Colonization Characteristics of Poplar Fungal Disease Biocontrol Bacteria N6-34 and the Inhibitory Effect on Pathogenic Fungi by Real-Time Fluorescence Quantitative PCR Detection.

机构信息

School of Life Sciences, Shandong First Medical University & Shandong Academy of Medical Sciences, Taian, China.

出版信息

Curr Microbiol. 2021 Aug;78(8):2916-2925. doi: 10.1007/s00284-021-02529-2. Epub 2021 May 28.

DOI:10.1007/s00284-021-02529-2
PMID:34047833
Abstract

Botryosphaeria dothidea is one of the most important diseases which can cause poplar canker. In our previous study, the endophytic Bacillus subtilis N6-34 screened from poplar tissue was found to be an antagonistic strain against B. dothidea. In order to ascertain the colonization rule of B. subtilis N6-34 in poplar plants, colonization of B. subtilis N6-34 labeled with a green fluorescent protein (GFP) was investigated in poplar plants and the rhizosphere soil. To confirm the inhibitory effect of the strain N6-34 on pathogenic fungi, real-time fluorescent quantitative PCR experiment with Fusarium oxysporum as the target strain was carried out. Firstly, a plasmid (pHT01-P43GFPmut3a) containing gfp gene was successfully transformed into wild B. subtilis N6-34, which has the similar characteristics with the strain N6-34 in cell growth and antifungal activity. The poplar pot experiments were carried out to examine the colonization rules and colonization quantity in poplar plants and rhizosphere soil. Observation with a confocal laser scanning microscope showed that GFP-labeled B. subtilis N6-34 (N6-34-GFP) could colonize in primary root, lateral root and adventitious root. With the extension of inoculation time, the colonization quantity of N6-34-GFP in the rhizosphere soil and poplar plants showed a trend of first increasing, then stabilizing for a period of time and then decreasing. The real-time fluorescent quantitative PCR result showed a gradual decrease in the number of F. oxysporum with increasing inoculation time.
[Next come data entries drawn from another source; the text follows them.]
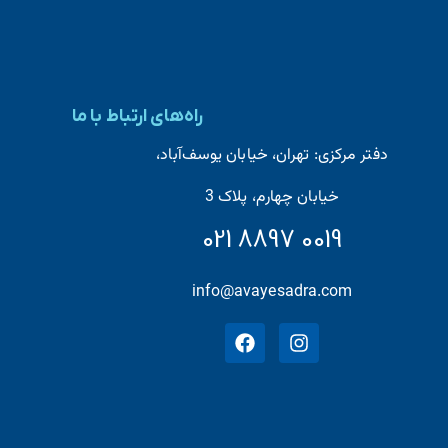
راه‌های ارتباط با ما
دفتر مرکزی: تهران، خیابان یوسف‌آباد،
خیابان چهارم، پلاک 3
021 8897 0019
میلی گلد
info@avayesadra.com
میلی گلد
وقتی میلی داری، با پشتوانه بانکی طلا می‌خری
1
0
1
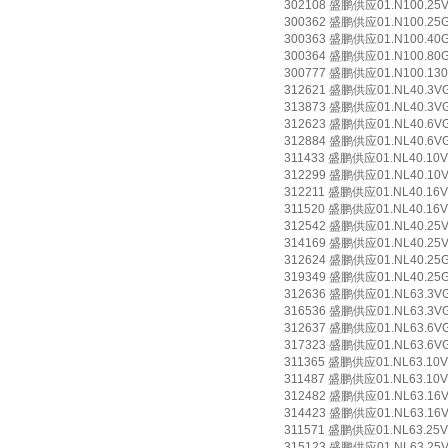
302108 盛鹏供应01.N100.25VG.
300362 盛鹏供应01.N100.25G.1
300363 盛鹏供应01.N100.40G.1
300364 盛鹏供应01.N100.80G.1
300777 盛鹏供应01.N100.130G.
312621 盛鹏供应01.NL40.3VG.3
313873 盛鹏供应01.NL40.3VG.
312623 盛鹏供应01.NL40.6VG.3
312884 盛鹏供应01.NL40.6VG.
311433 盛鹏供应01.NL40.10VG.
312299 盛鹏供应01.NL40.10VG
312211 盛鹏供应01.NL40.16VG.
311520 盛鹏供应01.NL40.16VG
312542 盛鹏供应01.NL40.25VG.
314169 盛鹏供应01.NL40.25VG
312624 盛鹏供应01.NL40.25G.3
319349 盛鹏供应01.NL40.25G.
312636 盛鹏供应01.NL63.3VG.3
316536 盛鹏供应01.NL63.3VG.
312637 盛鹏供应01.NL63.6VG.3
317323 盛鹏供应01.NL63.6VG.
311365 盛鹏供应01.NL63.10VG.
311487 盛鹏供应01.NL63.10VG
312482 盛鹏供应01.NL63.16VG.
314423 盛鹏供应01.NL63.16VG
311571 盛鹏供应01.NL63.25VG.
315123 盛鹏供应01.NL63.25VG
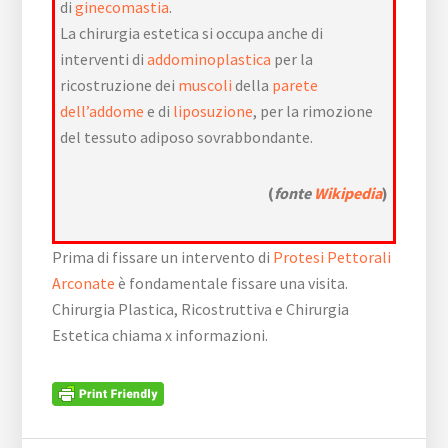
di
ginecomastia
.
La chirurgia estetica si occupa anche di
interventi di
addominoplastica
per la
ricostruzione dei
muscoli
della
parete
dell’addome
e di
liposuzione
, per la rimozione
del tessuto adiposo sovrabbondante.
(
fonte
Wikipedia
)
Prima di fissare un intervento di
Protesi Pettorali
Arconate
è fondamentale fissare una visita.
Chirurgia Plastica, Ricostruttiva e Chirurgia
Estetica chiama x informazioni.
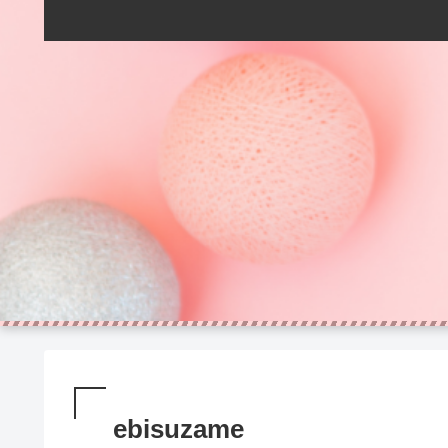
ebisuzame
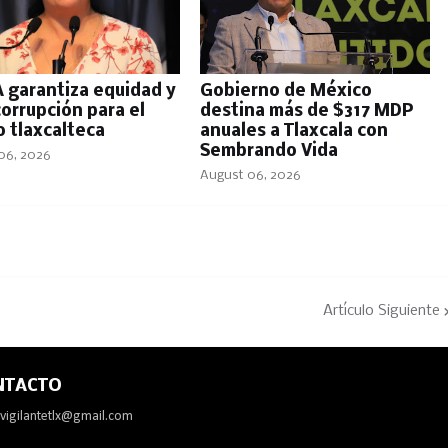
A garantiza equidad y
Gobierno de México
corrupción para el
destina más de $317 MDP
 tlaxcalteca
anuales a Tlaxcala con
Sembrando Vida
06, 2026
August 06, 2026
Artículo Siguiente
NTACTO
avigilantetlx@gmail.com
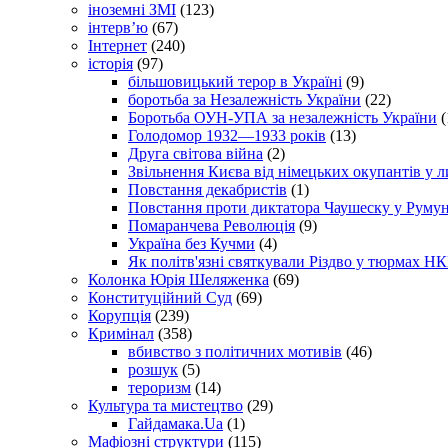
іноземні ЗМІ
(123)
інтерв’ю
(67)
Інтернет
(240)
історія
(97)
більшовицький терор в Україні
(9)
боротьба за Незалежність України
(22)
Боротьба ОУН-УПА за незалежність України
(
Голодомор 1932—1933 років
(13)
Друга світова війна
(2)
Звільнення Києва від німецьких окупантів у л
Повстання декабристів
(1)
Повстання проти диктатора Чаушеску у Румун
Помаранчева Революція
(9)
Україна без Кучми
(4)
Як політв'язні святкували Різдво у тюрмах Н
Колонка Юрія Шеляженка
(69)
Конституційний Суд
(69)
Корупція
(239)
Кримінал
(358)
вбивство з політичних мотивів
(46)
розшук
(5)
тероризм
(14)
Культура та мистецтво
(29)
Гайдамака.Ua
(1)
Мафіозні структури
(115)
Therefore, N6-34-GFP exhibited colonization in the rhizosphere soil and different parts of poplar plants. In addition, the strain N6-34 could inhibit the growth of pathogenic fungi. The ability of B. subtilis N6-34 to colonize in the rhizosphere soil and poplar plants and to inhibit fungal growth in vitro suggest a potential application of this strain as a biological control agent.

摘要

层出镰刀菌是引起杨树溃疡病的最重要的病害之一。在我们之前的研究中,从杨树组织中筛选出的内生枯草芽孢杆菌 N6-34 被发现是一种拮抗层出镰刀菌的菌株。为了确定枯草芽孢杆菌 N6-34 在杨树植物中的定殖规律,研究了用绿色荧光蛋白(GFP)标记的枯草芽孢杆菌 N6-34 在杨树植物和根际土壤中的定殖情况。为了确认该菌株 N6-34 对病原菌的抑制作用,以尖孢镰刀菌为靶标菌株进行了实时荧光定量 PCR 实验。首先,成功地将含有 gfp 基因的质粒(pHT01-P43GFPmut3a)转化到野生枯草芽孢杆菌 N6-34 中,该质粒与菌株 N6-34 在细胞生长和抗真菌活性方面具有相似的特性。通过杨树盆栽实验,研究了枯草芽孢杆菌 N6-34 在杨树植物和根际土壤中的定殖规律和定殖数量。共聚焦激光扫描显微镜观察表明,GFP 标记的枯草芽孢杆菌 N6-34(N6-34-GFP)可以定殖在初生根、侧根和不定根中。随着接种时间的延长,N6-34-GFP 在根际土壤和杨树植物中的定殖数量呈现出先增加、然后稳定一段时间、然后减少的趋势。实时荧光定量 PCR 结果表明,随着接种时间的增加,尖孢镰刀菌的数量逐渐减少。因此,N6-34-GFP 在根际土壤和不同部位的杨树植物中均有定殖。此外,该菌株 N6-34 可以抑制病原菌的生长。枯草芽孢杆菌 N6-34 在根际土壤和杨树植物中的定殖能力以及体外抑制真菌生长的能力表明,该菌株作为生物防治剂具有潜在的应用价值。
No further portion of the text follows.